ACAS disciplinary code of practice
Whilst the ACAS code is not law an employment tribunal will expect the code to have been closely followed and will be taken into account in their final decision. The ACAS code is designed to help employers, employees and their representatives deal with disciplinary and grievance situations in the workplace. Situations such as misconduct or poor performance would be disciplinary matters whilst problems or complaints that employees raise with their employers would be grievance matters all of which are covered by the code. Redundancy and non renewal of fixed term contracts is not covered by the code.
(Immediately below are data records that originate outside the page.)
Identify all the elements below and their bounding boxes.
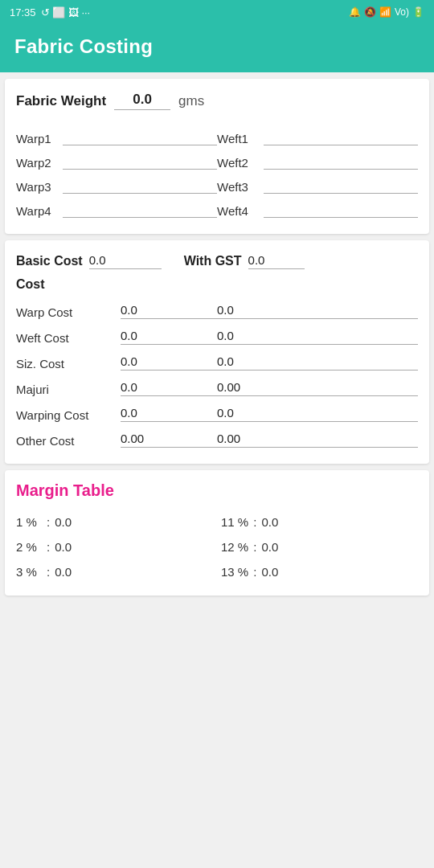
warp1-input[interactable] — [63, 129, 217, 145]
siz-cost-row: Siz. Cost 0.0 0.0 — [16, 348, 418, 374]
other-cost-row: Other Cost 0.00 0.00 — [16, 425, 418, 451]
status-icons: ↺ ⬜ 🖼 ··· — [41, 6, 91, 18]
weft3-row: Weft3 — [217, 173, 418, 197]
fabric-weight-label: Fabric Weight — [16, 93, 106, 109]
siz-cost-label: Siz. Cost — [16, 357, 121, 371]
warp4-label: Warp4 — [16, 204, 58, 218]
majuri-row: Majuri 0.0 0.00 — [16, 374, 418, 399]
basic-cost-row: Basic Cost 0.0 With GST 0.0 — [16, 253, 418, 269]
weft4-input[interactable] — [264, 202, 418, 218]
gst-value: 0.0 — [248, 253, 305, 269]
warping-cost-label: Warping Cost — [16, 408, 121, 422]
warp2-label: Warp2 — [16, 156, 58, 170]
weft2-row: Weft2 — [217, 149, 418, 173]
warp2-input[interactable] — [63, 154, 217, 170]
weft-cost-label: Weft Cost — [16, 331, 121, 345]
warp-cost-label: Warp Cost — [16, 305, 121, 319]
fabric-weight-row: Fabric Weight 0.0 gms — [16, 92, 418, 110]
margin-13pct-label: 13 % — [221, 565, 248, 579]
warping-cost-val1: 0.0 — [121, 406, 217, 422]
margin-2pct-label: 2 % — [16, 540, 42, 554]
page-title: Fabric Costing — [14, 35, 420, 58]
warp4-input[interactable] — [63, 202, 217, 218]
gst-label: With GST — [184, 254, 242, 268]
warp-cost-row: Warp Cost 0.0 0.0 — [16, 297, 418, 322]
weft4-label: Weft4 — [217, 204, 259, 218]
weft2-input[interactable] — [264, 154, 418, 170]
margin-13pct-val: 0.0 — [261, 565, 293, 579]
warp3-label: Warp3 — [16, 180, 58, 194]
margin-3pct: 3 % : 0.0 — [16, 559, 213, 584]
siz-cost-val2: 0.0 — [217, 354, 418, 371]
fabric-weight-unit: gms — [178, 93, 204, 109]
weft1-label: Weft1 — [217, 132, 259, 145]
warping-cost-row: Warping Cost 0.0 0.0 — [16, 399, 418, 425]
majuri-label: Majuri — [16, 383, 121, 396]
warping-cost-val2: 0.0 — [217, 406, 418, 422]
weft2-label: Weft2 — [217, 156, 259, 170]
margin-11pct-label: 11 % — [221, 515, 248, 529]
margin-13pct: 13 % : 0.0 — [221, 559, 418, 584]
margin-2pct: 2 % : 0.0 — [16, 534, 213, 559]
margin-right-col: 11 % : 0.0 12 % : 0.0 13 % : 0.0 — [221, 510, 418, 584]
weft-cost-val1: 0.0 — [121, 329, 217, 345]
basic-cost-value: 0.0 — [89, 253, 162, 269]
margin-3pct-val: 0.0 — [55, 565, 87, 579]
warp2-row: Warp2 — [16, 149, 217, 173]
margin-title: Margin Table — [16, 481, 418, 500]
fabric-weight-value: 0.0 — [114, 92, 170, 110]
margin-2pct-val: 0.0 — [55, 540, 87, 554]
warp3-input[interactable] — [63, 178, 217, 194]
weft1-row: Weft1 — [217, 125, 418, 149]
fabric-weight-card: Fabric Weight 0.0 gms Warp1 Warp2 Warp3 … — [5, 79, 429, 234]
cost-card: Basic Cost 0.0 With GST 0.0 Cost Warp Co… — [5, 240, 429, 464]
margin-1pct-label: 1 % — [16, 515, 42, 529]
margin-1pct-val: 0.0 — [55, 515, 87, 529]
warp-cost-val1: 0.0 — [121, 303, 217, 319]
warp-column: Warp1 Warp2 Warp3 Warp4 — [16, 125, 217, 221]
warp3-row: Warp3 — [16, 173, 217, 197]
weft-cost-row: Weft Cost 0.0 0.0 — [16, 322, 418, 348]
margin-grid: 1 % : 0.0 2 % : 0.0 3 % : 0.0 11 % : 0.0 — [16, 510, 418, 584]
weft1-input[interactable] — [264, 129, 418, 145]
other-cost-label: Other Cost — [16, 434, 121, 448]
status-right-icons: 🔔 🔕 📶 Vo) 🔋 — [349, 6, 424, 18]
status-time: 17:35 — [10, 6, 36, 18]
margin-11pct-val: 0.0 — [261, 515, 293, 529]
weft3-input[interactable] — [264, 178, 418, 194]
margin-12pct-val: 0.0 — [261, 540, 293, 554]
majuri-val2: 0.00 — [217, 380, 418, 396]
other-cost-val2: 0.00 — [217, 432, 418, 448]
margin-11pct: 11 % : 0.0 — [221, 510, 418, 534]
warp-cost-val2: 0.0 — [217, 303, 418, 319]
siz-cost-val1: 0.0 — [121, 354, 217, 371]
cost-heading: Cost — [16, 277, 418, 292]
weft4-row: Weft4 — [217, 197, 418, 221]
app-bar: Fabric Costing — [0, 24, 434, 72]
margin-card: Margin Table 1 % : 0.0 2 % : 0.0 3 % : 0… — [5, 470, 429, 596]
margin-3pct-label: 3 % — [16, 565, 42, 579]
warp4-row: Warp4 — [16, 197, 217, 221]
other-cost-val1: 0.00 — [121, 432, 217, 448]
margin-12pct: 12 % : 0.0 — [221, 534, 418, 559]
status-bar: 17:35 ↺ ⬜ 🖼 ··· 🔔 🔕 📶 Vo) 🔋 — [0, 0, 434, 24]
warp1-row: Warp1 — [16, 125, 217, 149]
majuri-val1: 0.0 — [121, 380, 217, 396]
margin-1pct: 1 % : 0.0 — [16, 510, 213, 534]
warp-weft-grid: Warp1 Warp2 Warp3 Warp4 Weft1 — [16, 125, 418, 221]
weft3-label: Weft3 — [217, 180, 259, 194]
cost-rows: Warp Cost 0.0 0.0 Weft Cost 0.0 0.0 Siz.… — [16, 297, 418, 451]
basic-cost-label: Basic Cost — [16, 254, 83, 268]
warp1-label: Warp1 — [16, 132, 58, 145]
margin-left-col: 1 % : 0.0 2 % : 0.0 3 % : 0.0 — [16, 510, 213, 584]
weft-column: Weft1 Weft2 Weft3 Weft4 — [217, 125, 418, 221]
margin-12pct-label: 12 % — [221, 540, 248, 554]
weft-cost-val2: 0.0 — [217, 329, 418, 345]
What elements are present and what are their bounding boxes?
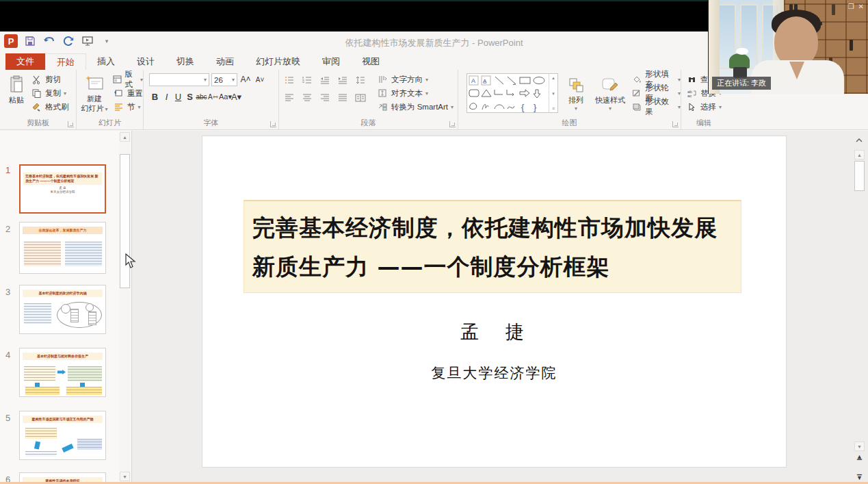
layout-button[interactable]: 版式▾: [112, 73, 143, 86]
arrange-button[interactable]: 排列 ▾: [562, 73, 590, 112]
paragraph-dialog-launcher[interactable]: [449, 121, 456, 127]
copy-button[interactable]: 复制▾: [30, 86, 69, 100]
thumbnail-slide-3[interactable]: 基本经济制度的政治经济学内涵: [19, 285, 106, 334]
thumb-scroll-down-icon[interactable]: ▼: [120, 472, 130, 481]
slide-title-line2: 新质生产力 ——一个制度分析框架: [252, 247, 733, 286]
arrange-icon: [568, 77, 584, 93]
group-font: ▾ 26▾ A˄ A˅ B I U S abc A⇿ Aa▾ A▾ 字体: [144, 70, 279, 129]
cut-button[interactable]: 剪切: [30, 73, 69, 86]
quick-styles-icon: [601, 77, 619, 93]
select-button[interactable]: 选择▾: [685, 100, 722, 114]
video-call-overlay[interactable]: ❐ ✕ 正在讲话: 李政: [708, 0, 868, 94]
italic-button[interactable]: I: [161, 92, 172, 102]
shape-effects-button[interactable]: 形状效果▾: [631, 100, 681, 114]
section-button[interactable]: 节▾: [112, 100, 143, 114]
thumbnail-slide-2[interactable]: 全面深化改革，发展新质生产力: [19, 222, 106, 274]
svg-text:A: A: [471, 77, 475, 84]
shapes-scroll-up-icon[interactable]: ▴: [552, 75, 555, 81]
editing-group-label: 编辑: [681, 118, 763, 128]
thumbnail-slide-4[interactable]: 基本经济制度与相对剩余价值生产: [19, 348, 106, 397]
tab-home[interactable]: 开始: [45, 53, 86, 70]
align-right-icon[interactable]: [319, 92, 331, 104]
new-slide-button[interactable]: 新建 幻灯片 ▾: [79, 71, 109, 114]
font-group-label: 字体: [144, 118, 278, 128]
tab-transitions[interactable]: 切换: [166, 53, 205, 70]
slide-affiliation[interactable]: 复旦大学经济学院: [202, 364, 786, 383]
align-text-button[interactable]: 对齐文本▾: [376, 86, 453, 100]
font-dialog-launcher[interactable]: [270, 121, 276, 127]
tab-insert[interactable]: 插入: [86, 53, 126, 70]
collapse-ribbon-icon[interactable]: [855, 138, 863, 143]
slide[interactable]: 完善基本经济制度，依托建构性市场加快发展 新质生产力 ——一个制度分析框架 孟 …: [202, 136, 787, 468]
shape-effects-icon: [631, 101, 642, 113]
thumbnail-slide-5[interactable]: 建构性市场是国家与市场交互作用的产物: [19, 411, 106, 460]
tab-file[interactable]: 文件: [5, 53, 45, 70]
drawing-dialog-launcher[interactable]: [672, 121, 679, 127]
reset-button[interactable]: 重置: [112, 86, 143, 100]
main-scroll-down-icon[interactable]: ▼: [854, 442, 865, 451]
thumbnail-scrollbar[interactable]: ▲ ▼: [119, 131, 131, 484]
align-text-label: 对齐文本: [391, 88, 423, 99]
thumbnail-slide-1[interactable]: 完善基本经济制度，依托建构性市场加快发展 新质生产力 ——一个制度分析框架 孟 …: [19, 164, 106, 214]
font-color-button[interactable]: A▾: [231, 92, 242, 102]
slide-thumbnail-panel: 1 完善基本经济制度，依托建构性市场加快发展 新质生产力 ——一个制度分析框架 …: [0, 131, 132, 484]
slide-author[interactable]: 孟 捷: [202, 320, 786, 344]
font-name-combo[interactable]: ▾: [149, 73, 209, 86]
shapes-cells: AA̲ {}: [467, 74, 549, 112]
shadow-button[interactable]: S: [184, 92, 196, 102]
group-drawing: AA̲ {} ▴▾≡ 排列 ▾ 快速样式 ▾: [458, 70, 681, 129]
tab-slideshow[interactable]: 幻灯片放映: [245, 53, 311, 70]
tab-design[interactable]: 设计: [126, 53, 166, 70]
font-size-combo[interactable]: 26▾: [211, 73, 237, 86]
increase-indent-icon[interactable]: [337, 74, 349, 86]
paragraph-group-label: 段落: [279, 118, 458, 128]
grow-font-icon[interactable]: A˄: [239, 73, 252, 86]
bullets-icon[interactable]: [283, 74, 295, 86]
format-painter-label: 格式刷: [45, 102, 69, 112]
columns-icon[interactable]: [354, 92, 367, 104]
char-spacing-button[interactable]: A⇿: [207, 93, 219, 101]
underline-button[interactable]: U: [172, 92, 184, 102]
decrease-indent-icon[interactable]: [319, 74, 331, 86]
tab-view[interactable]: 视图: [351, 53, 391, 70]
shapes-scroll-down-icon[interactable]: ▾: [552, 91, 555, 97]
line-spacing-icon[interactable]: [354, 74, 367, 86]
justify-icon[interactable]: [337, 92, 349, 104]
main-scroll-thumb[interactable]: [854, 161, 865, 191]
align-left-icon[interactable]: [283, 92, 295, 104]
quick-styles-button[interactable]: 快速样式 ▾: [591, 73, 629, 112]
text-direction-label: 文字方向: [391, 75, 423, 85]
paste-button[interactable]: 粘贴: [4, 71, 29, 105]
thumb3-title: 基本经济制度的政治经济学内涵: [23, 290, 103, 297]
participant-face: [774, 16, 818, 67]
font-size-value: 26: [214, 76, 223, 84]
reset-icon: [112, 87, 124, 99]
thumb4-title: 基本经济制度与相对剩余价值生产: [23, 353, 103, 360]
convert-smartart-button[interactable]: 转换为 SmartArt▾: [376, 100, 453, 114]
text-direction-button[interactable]: 文字方向▾: [376, 73, 453, 86]
select-label: 选择: [700, 102, 716, 112]
video-close-icon[interactable]: ✕: [858, 3, 864, 10]
shrink-font-icon[interactable]: A˅: [254, 73, 266, 86]
thumb-scroll-up-icon[interactable]: ▲: [120, 132, 130, 142]
shapes-gallery[interactable]: AA̲ {} ▴▾≡: [466, 73, 558, 113]
change-case-button[interactable]: Aa▾: [219, 92, 231, 101]
align-center-icon[interactable]: [301, 92, 313, 104]
tab-animations[interactable]: 动画: [205, 53, 245, 70]
shapes-gallery-scrollbar[interactable]: ▴▾≡: [549, 74, 557, 112]
video-layout-icon[interactable]: ❐: [848, 3, 854, 10]
format-painter-button[interactable]: 格式刷: [30, 100, 69, 114]
next-slide-button[interactable]: ▁▼: [855, 469, 864, 481]
shapes-more-icon[interactable]: ≡: [552, 106, 555, 111]
numbering-icon[interactable]: [301, 74, 313, 86]
strikethrough-button[interactable]: abc: [196, 93, 207, 101]
slide-title-box[interactable]: 完善基本经济制度，依托建构性市场加快发展 新质生产力 ——一个制度分析框架: [244, 200, 741, 293]
previous-slide-button[interactable]: ▲▔: [855, 454, 864, 466]
plant-leaves: [729, 53, 750, 68]
main-scroll-up-icon[interactable]: ▲: [854, 150, 865, 160]
tab-review[interactable]: 审阅: [311, 53, 351, 70]
thumb5-title: 建构性市场是国家与市场交互作用的产物: [23, 416, 103, 423]
main-vertical-scrollbar[interactable]: ▲ ▼ ▲▔ ▁▼: [854, 132, 865, 484]
clipboard-dialog-launcher[interactable]: [68, 121, 74, 127]
bold-button[interactable]: B: [149, 92, 161, 102]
Fairness and transparency are promoted by developing and using rules and procedures for handling disciplinary and grievance situations. These should be set down in writing, be specific and clear. Employees and managers must be made aware of what the rules and procedures are, where they can be found and how they are to be used.
To ensure that issues are dealt with fairly the following should be ensured
- Issues should raised and dealt with issues promptly
- Meetings, decisions or confirmation of those decisions should not be unreasonably delayed
- All parties should act consistently
- Investigations should be made to establish the facts of the case
- Employers should allow an employee to appeal against any formal decision made.
The requirement
Failure by an employer to follow a disciplinary procedure may result in a case of unfair dismissal being brought against them.
An employee should not be punished unjustly for an act or omission which was not their responsibility, and it is the responsibility of the employer to have in place procedures that ensure, as best as is possible, that this does not happen.
Disciplinary rules and procedures are necessary for promoting orderly employment relations as well as fairness and consistency in the treatment of individuals. They also enable organisations to influence the conduct of workers and deal with problems of poor performance, thereby assisting those organisations to operate effectively. Rules set standards of conduct and performance at work; procedures ensure the standards are adhered to and also provide a fair method of dealing with alleged failures to observe them. It is important that employees know what standards of conduct and performance are expected of them.
Rules
It is the responsibility of management to ensure that there are adequate disciplinary rules and procedures and that the workforce be made aware of them and that they are fair and reasonable. It will be difficult to have workers (and a tribunal) accept unreasonable or unknown rules.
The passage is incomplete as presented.